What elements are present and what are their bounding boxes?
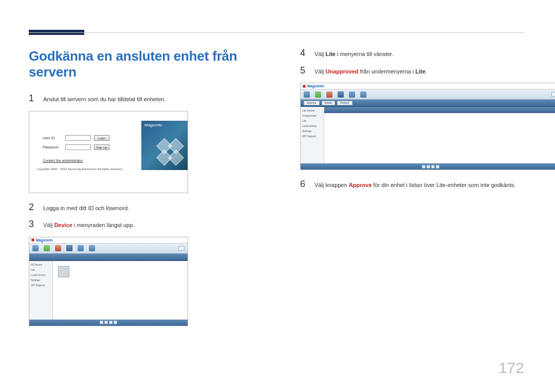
app-sidebar: Lite Device Unapproved Lite Local Librar… bbox=[301, 107, 324, 163]
pager-button[interactable] bbox=[431, 165, 435, 169]
pager-button[interactable] bbox=[422, 165, 425, 169]
sidebar-item[interactable]: Local Library bbox=[31, 273, 51, 276]
magicinfo-brand-panel: MagicInfo bbox=[141, 121, 188, 170]
toolbar-icon[interactable] bbox=[326, 91, 332, 98]
device-thumbnail[interactable] bbox=[58, 266, 69, 277]
step-number: 1 bbox=[29, 94, 36, 103]
highlight-approve: Approve bbox=[349, 182, 372, 188]
toolbar-icon[interactable] bbox=[55, 245, 61, 251]
top-rule bbox=[29, 32, 524, 33]
app-pager bbox=[301, 163, 555, 170]
app-subbar: Approve Delete Refresh bbox=[301, 100, 555, 107]
toolbar-icon-device[interactable] bbox=[66, 245, 72, 251]
login-userid-label: User ID bbox=[43, 136, 62, 140]
toolbar-icon-device[interactable] bbox=[338, 91, 344, 98]
sidebar-item-unapproved[interactable]: Unapproved bbox=[302, 114, 322, 117]
app-pager bbox=[29, 320, 188, 326]
step-number: 5 bbox=[300, 66, 307, 75]
step-text: Anslut till servern som du har tilldelat… bbox=[43, 94, 165, 104]
toolbar-icon[interactable] bbox=[44, 245, 50, 251]
pager-button[interactable] bbox=[104, 321, 108, 324]
table-header bbox=[324, 107, 555, 113]
pager-button[interactable] bbox=[427, 165, 430, 169]
pager-button[interactable] bbox=[109, 321, 113, 324]
step-number: 2 bbox=[29, 202, 36, 212]
magicinfo-logo-icon bbox=[150, 132, 188, 170]
toolbar-icon[interactable] bbox=[89, 245, 95, 251]
pager-button[interactable] bbox=[114, 321, 117, 324]
app-sidebar: All Device Lite Local Library Settings A… bbox=[29, 261, 53, 320]
login-password-label: Password bbox=[43, 145, 62, 149]
approve-button[interactable]: Approve bbox=[304, 101, 320, 105]
section-heading: Godkänna en ansluten enhet från servern bbox=[29, 48, 265, 80]
step-number: 6 bbox=[300, 179, 307, 189]
screenshot-login: User ID Login Password Sign Up Contact t… bbox=[29, 111, 188, 193]
magicinfo-brand-text: MagicInfo bbox=[144, 123, 162, 127]
step-1: 1 Anslut till servern som du har tilldel… bbox=[29, 94, 265, 104]
step-6: 6 Välj knappen Approve för din enhet i l… bbox=[300, 179, 555, 190]
app-subbar bbox=[29, 254, 188, 261]
highlight-device: Device bbox=[54, 222, 72, 228]
status-dot-icon bbox=[31, 238, 34, 241]
toolbar-icon[interactable] bbox=[315, 91, 321, 98]
highlight-unapproved: Unapproved bbox=[325, 68, 358, 74]
app-main bbox=[53, 261, 188, 320]
login-button[interactable]: Login bbox=[94, 135, 109, 141]
toolbar-icon[interactable] bbox=[349, 91, 355, 98]
toolbar-icon[interactable] bbox=[78, 245, 84, 251]
pager-button[interactable] bbox=[100, 321, 103, 324]
step-text: Logga in med ditt ID och lösenord. bbox=[43, 202, 130, 213]
step-2: 2 Logga in med ditt ID och lösenord. bbox=[29, 202, 265, 213]
step-text: Välj Lite i menyerna till vänster. bbox=[314, 48, 393, 59]
step-number: 3 bbox=[29, 219, 36, 229]
toolbar-search[interactable] bbox=[551, 92, 555, 97]
screenshot-app-device: MagicInfo All Device bbox=[29, 237, 188, 326]
toolbar-icon[interactable] bbox=[304, 91, 310, 98]
delete-button[interactable]: Delete bbox=[322, 101, 335, 105]
step-5: 5 Välj Unapproved från undermenyerna i L… bbox=[300, 66, 555, 76]
refresh-button[interactable]: Refresh bbox=[337, 101, 353, 105]
app-main bbox=[324, 107, 555, 163]
highlight-lite: Lite bbox=[325, 51, 336, 57]
toolbar-icon[interactable] bbox=[32, 245, 39, 251]
step-text: Välj knappen Approve för din enhet i lis… bbox=[314, 179, 515, 190]
app-logo: MagicInfo bbox=[36, 238, 53, 242]
sidebar-item[interactable]: Settings bbox=[302, 129, 322, 133]
app-toolbar bbox=[29, 244, 188, 254]
table-body bbox=[324, 113, 555, 163]
app-logo: MagicInfo bbox=[307, 84, 324, 88]
step-text: Välj Device i menyraden längst upp. bbox=[43, 219, 134, 230]
sidebar-item[interactable]: API Support bbox=[302, 135, 322, 138]
step-text: Välj Unapproved från undermenyerna i Lit… bbox=[314, 66, 427, 76]
pager-button[interactable] bbox=[436, 165, 439, 169]
step-3: 3 Välj Device i menyraden längst upp. bbox=[29, 219, 265, 230]
login-userid-input[interactable] bbox=[65, 135, 91, 141]
sidebar-item[interactable]: Settings bbox=[31, 278, 51, 282]
sidebar-item[interactable]: API Support bbox=[31, 284, 51, 287]
sidebar-item[interactable]: Lite bbox=[31, 268, 51, 271]
sidebar-item[interactable]: Lite Device bbox=[302, 109, 322, 112]
sidebar-item[interactable]: Local Library bbox=[302, 124, 322, 127]
step-number: 4 bbox=[300, 48, 307, 58]
step-4: 4 Välj Lite i menyerna till vänster. bbox=[300, 48, 555, 59]
status-dot-icon bbox=[303, 85, 306, 88]
app-toolbar bbox=[301, 89, 555, 100]
screenshot-app-unapproved: MagicInfo Approve Delete Refresh bbox=[300, 83, 555, 170]
toolbar-search[interactable] bbox=[178, 246, 184, 251]
page-number: 172 bbox=[498, 359, 524, 377]
sidebar-item[interactable]: All Device bbox=[31, 263, 51, 266]
login-password-input[interactable] bbox=[65, 144, 91, 150]
signup-button[interactable]: Sign Up bbox=[94, 144, 109, 150]
toolbar-icon[interactable] bbox=[360, 91, 366, 98]
sidebar-item[interactable]: Lite bbox=[302, 119, 322, 122]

* * * *

> **Task requirements**
Scan the listing for the word "main". Copy every line in which it appears.

> **Response below**
app-main bbox=[53, 261, 188, 320]
app-main bbox=[324, 107, 555, 163]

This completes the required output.